* RECORDS PROVIDED:
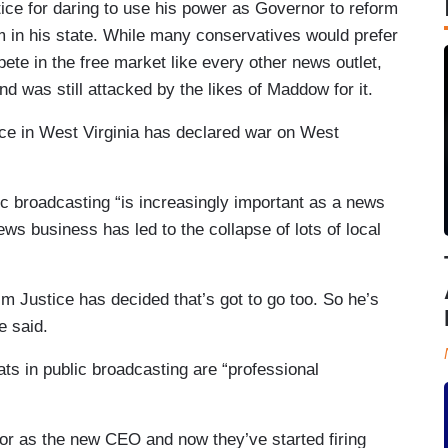
ce for daring to use his power as Governor to reform
em in his state. While many conservatives would prefer
ete in the free market like every other news outlet,
d was still attacked by the likes of Maddow for it.
ice in West Virginia has declared war on West
ic broadcasting “is increasingly important as a news
ews business has led to the collapse of lots of local
im Justice has decided that’s got to go too. So he’s
e said.
ats in public broadcasting are “professional
or as the new CEO and now they’ve started firing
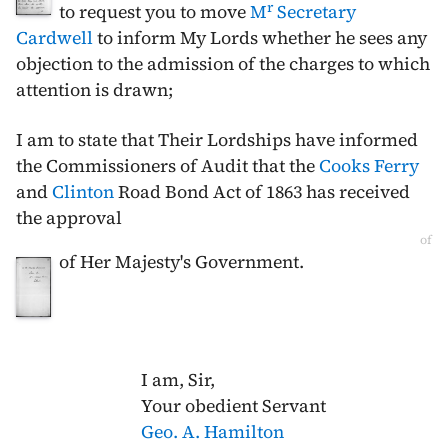
r
to request you to move
M
Secretary
Cardwell
to inform My Lords whether he sees any
objection to the admission of the charges to which
attention is drawn;
I am to state that Their Lordships have informed
the Commissioners of Audit that the
Cooks Ferry
and
Clinton
Road Bond Act of
1863
has received
the approval
of
of Her Majesty's Government.
I am, Sir,
Your obedient Servant
Geo. A. Hamilton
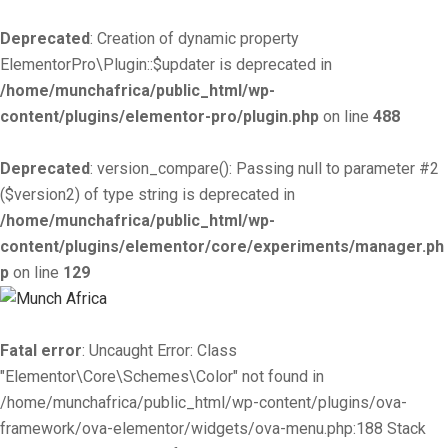
Deprecated
: Creation of dynamic property
ElementorPro\Plugin::$updater is deprecated in
/home/munchafrica/public_html/wp-
content/plugins/elementor-pro/plugin.php
on line
488
Deprecated
: version_compare(): Passing null to parameter #2
($version2) of type string is deprecated in
/home/munchafrica/public_html/wp-
content/plugins/elementor/core/experiments/manager.ph
p
on line
129
Fatal error
: Uncaught Error: Class
"Elementor\Core\Schemes\Color" not found in
/home/munchafrica/public_html/wp-content/plugins/ova-
framework/ova-elementor/widgets/ova-menu.php:188 Stack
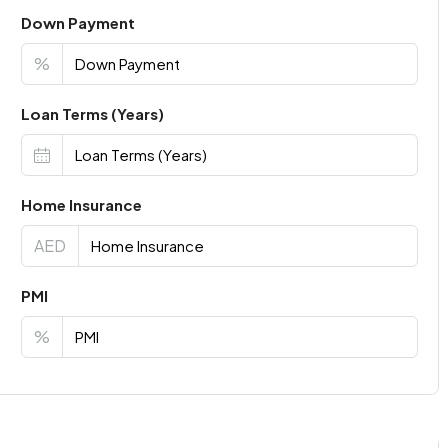
Down Payment
%
Loan Terms (Years)
Home Insurance
AED
PMI
%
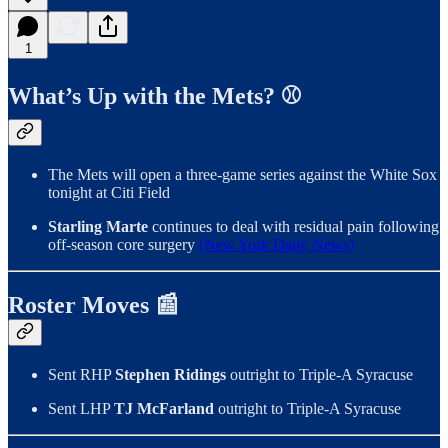
1
What’s Up with the Mets? ⚾️
The Mets will open a three-game series against the White Sox
tonight at Citi Field
Starling Marte
continues to deal with residual pain following
off-season core surgery
(New York Daily News)
Roster Moves 📰
Sent RHP
Stephen Ridings
outright to Triple-A Syracuse
Sent LHP
TJ McFarland
outright to Triple-A Syracuse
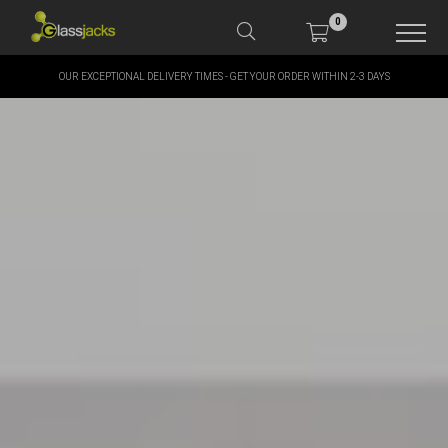
0
OUR EXCEPTIONAL DELIVERY TIMES - GET YOUR ORDER WITHIN 2-3 DAYS
SHOP OUR PRODUCTS
SHOP BY BRANDS
OFFERS
MORE
MY ACCOUNT
TAKE A LOOK AT OUR
LATEST SUMMER DEALS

* YOUR OBJECTIVE: Could you repeat exactly the lines from the first one of the records above through the line containing "to parameter #2", leaving out any pictures?

* REPLY:
ce for daring to use his power as Governor to reform
em in his state. While many conservatives would prefer
ete in the free market like every other news outlet,
d was still attacked by the likes of Maddow for it.
ice in West Virginia has declared war on West
ic broadcasting “is increasingly important as a news
ews business has led to the collapse of lots of local
im Justice has decided that’s got to go too. So he’s
e said.
ats in public broadcasting are “professional
or as the new CEO and now they’ve started firing
r
to request you to move
M
Secretary
Cardwell
to inform My Lords whether he sees any
objection to the admission of the charges to which
attention is drawn;
I am to state that Their Lordships have informed
the Commissioners of Audit that the
Cooks Ferry
and
Clinton
Road Bond Act of
1863
has received
the approval
of
of Her Majesty's Government.
I am, Sir,
Your obedient Servant
Geo. A. Hamilton
Deprecated
: Creation of dynamic property
ElementorPro\Plugin::$updater is deprecated in
/home/munchafrica/public_html/wp-
content/plugins/elementor-pro/plugin.php
on line
488
Deprecated
: version_compare(): Passing null to parameter #2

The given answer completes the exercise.